_Work item:_ Line by line, copy out the entries exactly and leave the pictures behind.
*** Opening of Record excerpts ***
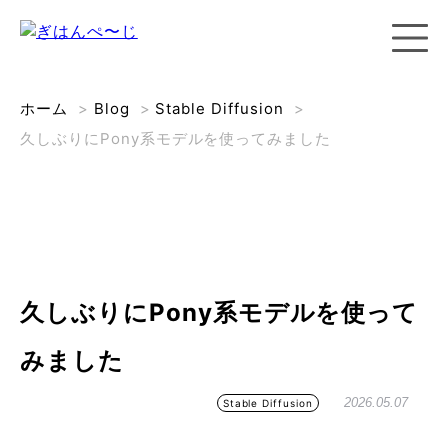
ホーム
>
Blog
>
Stable Diffusion
>
久しぶりにPony系モデルを使ってみました
久しぶりにPony系モデルを使って
みました
2026.05.07
Stable Diffusion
*** Close of Record excerpts ***
_Response:_
ホーム
>
Blog
>
Stable Diffusion
>
久しぶりにPony系モデルを使ってみました
久しぶりにPony系モデルを使って
みました
2026.05.07
Stable Diffusion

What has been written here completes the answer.